Time rolls on and it is even wetter than a month ago. We had a decent week in the middle of tupping, but it has rained pretty much all the remaining days, making ground work tricky.
We are still busy fencing, but now it is on ground that is completely saturated, which makes it difficult for the post knocker to get about and make a tidy job.
There have been a couple of sketchy moments for our local digger driver on the mounted knocker as he descended a bankside, trying not to sledge all the way down over a waterfall a couple of hundred feet below. He loves to tell stories, so even though his knees were knocking, at least he will have a good tale to tell.
Having good fencing makes a lot of sense and will be encouraged more for environmental and biosecurity reasons, but actually doing the job isn’t as easy as writing it into a scheme prescription.
Although wet, it has not been too cold in Garrigill and sheep have done well. After checking a couple of batches of ewes’ feet, I decided they are definitely fit enough as I cannot remember them ever being harder to handle.

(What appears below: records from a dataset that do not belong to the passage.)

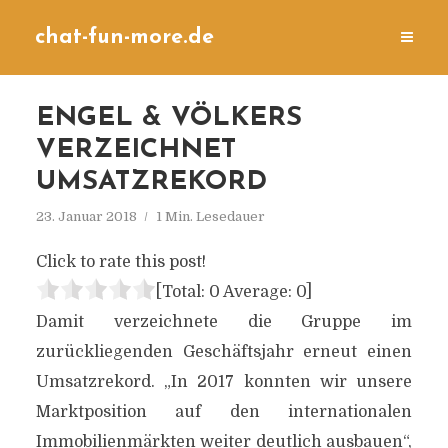
chat-fun-more.de
ENGEL & VÖLKERS
VERZEICHNET
UMSATZREKORD
23. Januar 2018
1 Min. Lesedauer
Click to rate this post!
[Total:
0
Average:
0
]
Damit verzeichnete die Gruppe im
zurückliegenden Geschäftsjahr erneut einen
Umsatzrekord. „In 2017 konnten wir unsere
Marktposition auf den internationalen
Immobilienmärkten weiter deutlich ausbauen“,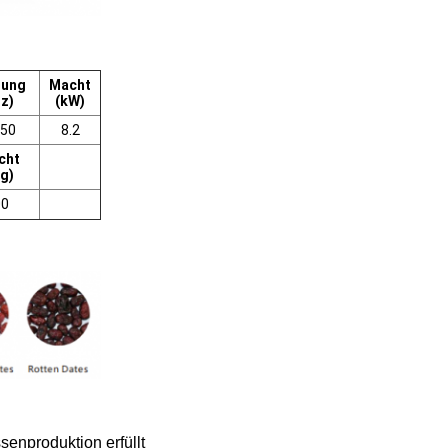
nung
Macht
z)
(kW)
/50
8.2
cht
kg)
00
senproduktion erfüllt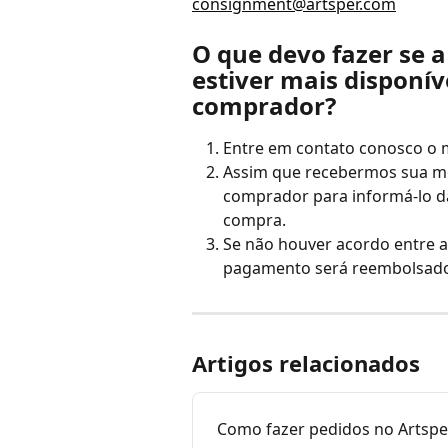
consignment@artsper.com
O que devo fazer se a
estiver mais disponív
comprador?
Entre em contato conosco o m
Assim que recebermos sua m
comprador para informá-lo da
compra.
Se não houver acordo entre as
pagamento será reembolsado
Artigos relacionados
Como fazer pedidos no Artspe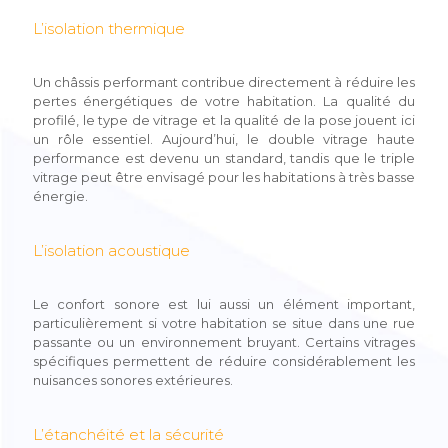
L’isolation thermique
Un châssis performant contribue directement à réduire les
pertes énergétiques de votre habitation. La qualité du
profilé, le type de vitrage et la qualité de la pose jouent ici
un rôle essentiel. Aujourd’hui, le double vitrage haute
performance est devenu un standard, tandis que le triple
vitrage peut être envisagé pour les habitations à très basse
énergie.
L’isolation acoustique
Le confort sonore est lui aussi un élément important,
particulièrement si votre habitation se situe dans une rue
passante ou un environnement bruyant. Certains vitrages
spécifiques permettent de réduire considérablement les
nuisances sonores extérieures.
L’étanchéité et la sécurité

Fit as they are they have been a little slower to come into season than usual, with a lot coming in at around 20 days and, although they are still not late for lambing where we are, I just hope the boys had plenty left in the tank.
The National Sheep Association continues to engage with the Government on the future of our industry, whether it’s Brexit, Environmental Land Management, Pathway or the newly proposed Livestock Information Service.
The latter will see sheep and cattle identification, recording and movement reporting all brought under one umbrella.
Getting better data needs to be as much about agencies using data smartly rather than farmers providing more.
Although, perhaps even more importantly than demanding 100 per cent accuracy at all times, we should end up with something workable that encourages cooperation between farmers and Defra, which would lead to a much more accurate, functional and effective traceability system.
Industry has been engaged with at historic levels, but it would be nice to think Defra was taking on board our feedback a little better than George Eustice when it comes to Brexit.
To shrug off suggestions that sheep farming would suffer in a badly negotiated Brexit and that we could all simply switch to beef farming at the drop of a hat is either extremely naive or part of hard ball negotiation. But time will tell and it does little to build trust and confidence.
However, after four and a half years of attempts by Defra to rebuild a knowledge and skill base within Whitehall (which was eroded by years of contracting out agri-policy to the EU), it would be reasonable to expect that the sheep industry was valued by those in power, and not simply considered as dispensable.
Change is ahead for all of us and although I think sheep are in a positive position, it would be nice to go forward thinking that when we are engaged with, we are not simply listened to and then ignored.